I talked to my roommate about it—she described it as feeling ugly.
“Even if I was never touched, even if nothing sexual was said, it still felt just…ugly,” she said.
Ugly is right. Not physically ugly, but internally. Nasty and vile. Rotted from the inside out. Sometimes, you’re the only one that picks up on the fact that something is wrong. The way he looked at you wasn’t right. The way he said that word flags something in your brain. He’s obsessed with how young you are. He grows temperamental when you set clear boundaries. Something feels wrong, and you’re the only one who knows.
Even worse, sometimes something wrong happens and your brain isn’t developed enough to process it. Recently, my dance teacher, a childhood mentor to both my sister and I, was arrested and charged with indecent liberties with a minor. Translation: child sexual abuse.
It was a hard pill to swallow. It took weeks to grieve. It will take months to heal. Let me be as loud as possible: it is not just men. Women do this too.
Grown women who Snapchat you when you’re twelve. Women who force your sister to wear a tampon on her first period because she must go commando for her dance. The costume just won’t look right otherwise.
She never touched me. And unlike my sister, I was never an individual recipient of her emotional abuse. But when I found out, there was one thought I couldn’t get out my head:
“I feel ugly.”
I trusted her. I trusted her with my childhood and I trusted her with my baby sister. Every memory I have with her, seven years of mentorship, is tarnished by the thought of “What were the signs I missed?”
No, I was one of the lucky ones. I got away without a scratch. But my friends weren’t as fortunate. And now I live with the guilt that I should’ve known. I could have done more. I should have paid more attention. I should have looked for the signs. It doesn’t matter that I was 12. I should’ve known better.
My mom survived a physical and emotionally abusive relationship from the ages of 14-18. It happened to her, and she made it out. She couldn’t have married a better man, mostly because it’s not him, but also because my dad is the best she could’ve asked for.
The other day she told me that she always wanted to write a book for young girls to know the signs to look out for.
“Maybe you can bring my dream to life,” she told me.
I’m eighteen. The age she was when she escaped. At eighteen, now, I can’t even begin to recognize some of the signs, despite feeling the feelings.
I’ve dealt with sexual assault and harassment since I was thirteen.
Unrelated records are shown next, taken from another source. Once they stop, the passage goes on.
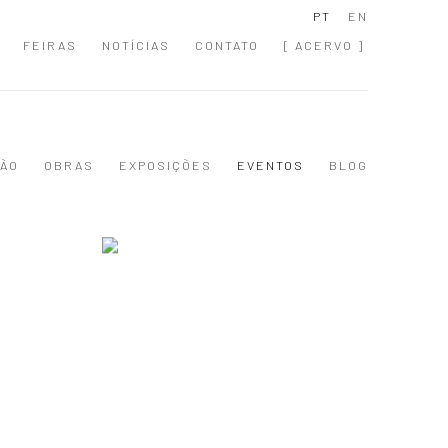
PT
EN
FEIRAS
NOTÍCIAS
CONTATO
[ ACERVO ]
ÃO
OBRAS
EXPOSIÇÕES
EVENTOS
BLOG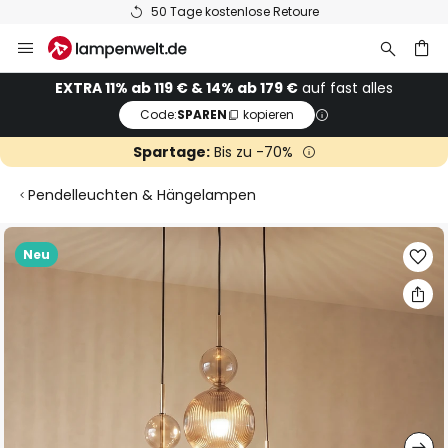
50 Tage kostenlose Retoure
Zum
Inhalt
springen
he
EXTRA 11% ab 119 € & 14% ab 179 €
auf fast alles
Code:
SPAREN
kopieren
Spartage:
Bis zu -70%
Pendelleuchten & Hängelampen
Zum
Neu
Ende
der
Bildgalerie
springen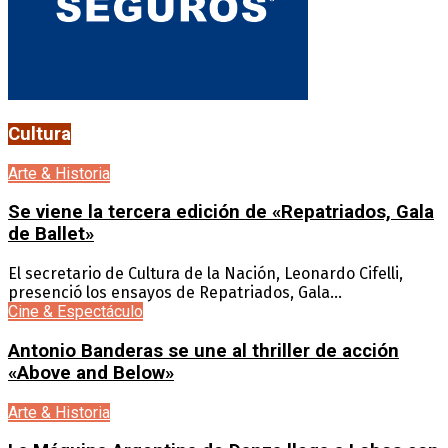
Cultura
Arte & Historia
Se viene la tercera edición de «Repatriados, Gala
de Ballet»
El secretario de Cultura de la Nación, Leonardo Cifelli,
presenció los ensayos de Repatriados, Gala...
Cine & Espectáculo
Antonio Banderas se une al thriller de acción
«Above and Below»
Arte & Historia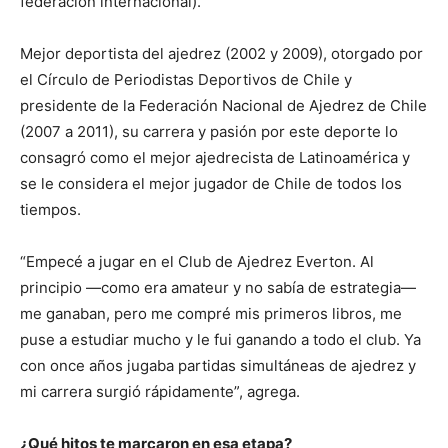
federación internacional).
Mejor deportista del ajedrez (2002 y 2009), otorgado por
el Círculo de Periodistas Deportivos de Chile y
presidente de la Federación Nacional de Ajedrez de Chile
(2007 a 2011), su carrera y pasión por este deporte lo
consagró como el mejor ajedrecista de Latinoamérica y
se le considera el mejor jugador de Chile de todos los
tiempos.
“Empecé a jugar en el Club de Ajedrez Everton. Al
principio —como era amateur y no sabía de estrategia—
me ganaban, pero me compré mis primeros libros, me
puse a estudiar mucho y le fui ganando a todo el club. Ya
con once años jugaba partidas simultáneas de ajedrez y
mi carrera surgió rápidamente”, agrega.
¿Qué hitos te marcaron en esa etapa?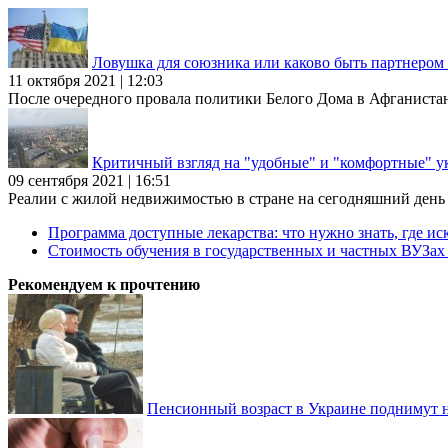
Ловушка для союзника или каково быть партнеро
11 октября 2021 | 12:03
После очередного провала политики Белого Дома в Афганиста
Критичный взгляд на "удобные" и "комфортные" у
09 сентября 2021 | 16:51
Реалии с жилой недвижимостью в стране на сегодняшний день та
Программа доступные лекарства: что нужно знать, где иск
Стоимость обучения в государственных и частных ВУЗа
Рекомендуем к прочтению
Пенсионный возраст в Украине поднимут н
It’s safe to say I know the feeling.
If she would have told me a month ago that she thought I could spread awareness, talk about the signs, and bring her dream to life, I would’ve jumped to say yes. I would have told her she couldn’t have asked a better person.
But now I’m eighteen and all I see around me are missed signs. Every friendly exchange with my former dance teacher, someone I held near and dear to my heart, is one huge red flag that I missed. Not to mention how disheartening it is to combat this harassment in person. As a freshman in college, I’m pursuing a Title IX report against someone and the process—for those of you that don’t know—involves a lot of second-guessing both yourself and your feelings.
Mom, I would write that book for you. I’d write a million if it meant preventing what happened to you from happening to me or anyone else. But how am I supposed to know? How am I supposed to know when my own experiences have left me without a semblance of a vocabulary, knowing only how I feel. And I feel ugly, rotted, corroded.
Maybe that’s what needs to be taught. If you feel ugly, if you feel like your stomach is a rotted, moth eaten, used-to-be living thing, and it aches enough to keep you awake, those are your signs. It’s all about your gut feeling. Trust your intuition. Even when others tell you it’s not a big deal or you’re being overdramatic, “he just wants to make friends,” or “welcome to being a woman”: ignore them. You only need to listen to one person—yourself.
Well, maybe two if you count me. If something is telling you that the look that man gave you wasn’t right, that the way your dance teacher touched you felt weird, if the way that guy spoke to you made you feel a certain way, listen to yourself.
That’s the only sign I can tell you to watch out for.